**YOUR ASSIGNMENT**
Copy every line from the records below that carries the word "where".

Records excerpted from a collection
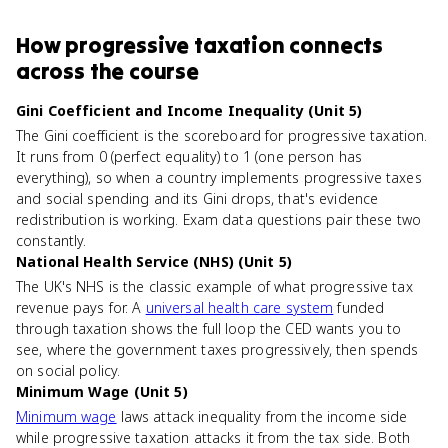
How
progressive taxation
connects
across the course
Gini Coefficient and Income Inequality (Unit 5)
The Gini coefficient is the scoreboard for progressive taxation.
It runs from 0 (perfect equality) to 1 (one person has
everything), so when a country implements progressive taxes
and social spending and its Gini drops, that's evidence
redistribution is working. Exam data questions pair these two
constantly.
National Health Service (NHS) (Unit 5)
The UK's NHS is the classic example of what progressive tax
revenue pays for. A
universal health care system
funded
through taxation shows the full loop the CED wants you to
see, where the government taxes progressively, then spends
on social policy.
Minimum Wage (Unit 5)
Minimum wage
laws attack inequality from the income side
while progressive taxation attacks it from the tax side. Both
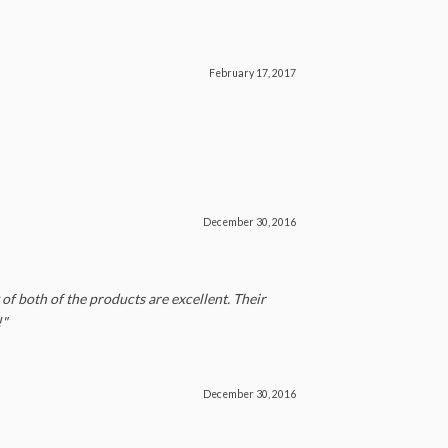
February 17, 2017
December 30, 2016
of both of the products are excellent. Their
!"
December 30, 2016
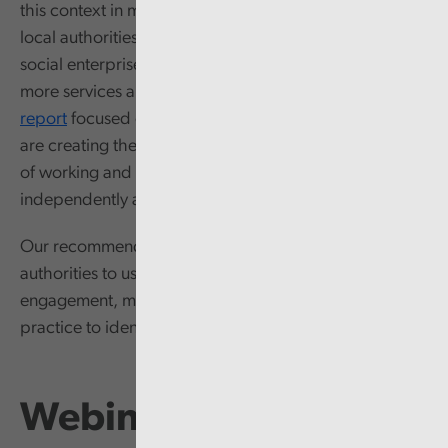
this context in mind,
our second report
looked at how
local authorities are working to grow and expand
social enterprises to help local government deliver
more services and reduce demand. Finally,
our third
report
focused on understanding how local authorities
are creating the conditions needed to transform ways
of working and empower communities to thrive as
independently as possible.
Our recommendations are designed to support local
authorities to use our report to self-evaluate current
engagement, management, performance, and
practice to identify where improvement is needed.
Webinar recording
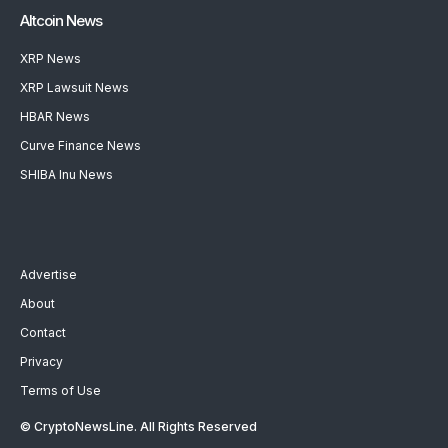
Altcoin News
XRP News
XRP Lawsuit News
HBAR News
Curve Finance News
SHIBA Inu News
Advertise
About
Contact
Privacy
Terms of Use
© CryptoNewsLine. All Rights Reserved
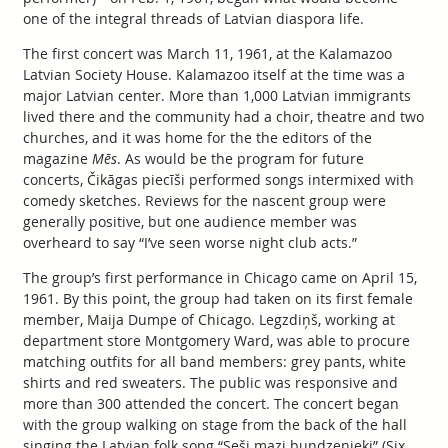
one of the integral threads of Latvian diaspora life.
The first concert was March 11, 1961, at the Kalamazoo
Latvian Society House. Kalamazoo itself at the time was a
major Latvian center. More than 1,000 Latvian immigrants
lived there and the community had a choir, theatre and two
churches, and it was home for the the editors of the
magazine
Mēs
. As would be the program for future
concerts, Čikāgas piecīši performed songs intermixed with
comedy sketches. Reviews for the nascent group were
generally positive, but one audience member was
overheard to say “I’ve seen worse night club acts.”
The group’s first performance in Chicago came on April 15,
1961. By this point, the group had taken on its first female
member, Maija Dumpe of Chicago. Legzdiņš, working at
department store Montgomery Ward, was able to procure
matching outfits for all band members: grey pants, white
shirts and red sweaters. The public was responsive and
more than 300 attended the concert. The concert began
with the group walking on stage from the back of the hall
singing the Latvian folk song “Seši mazi bundzenieki” (Six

**ANSWER SPACE**
see, where the government taxes progressively, then spends
practice to identify where improvement is needed.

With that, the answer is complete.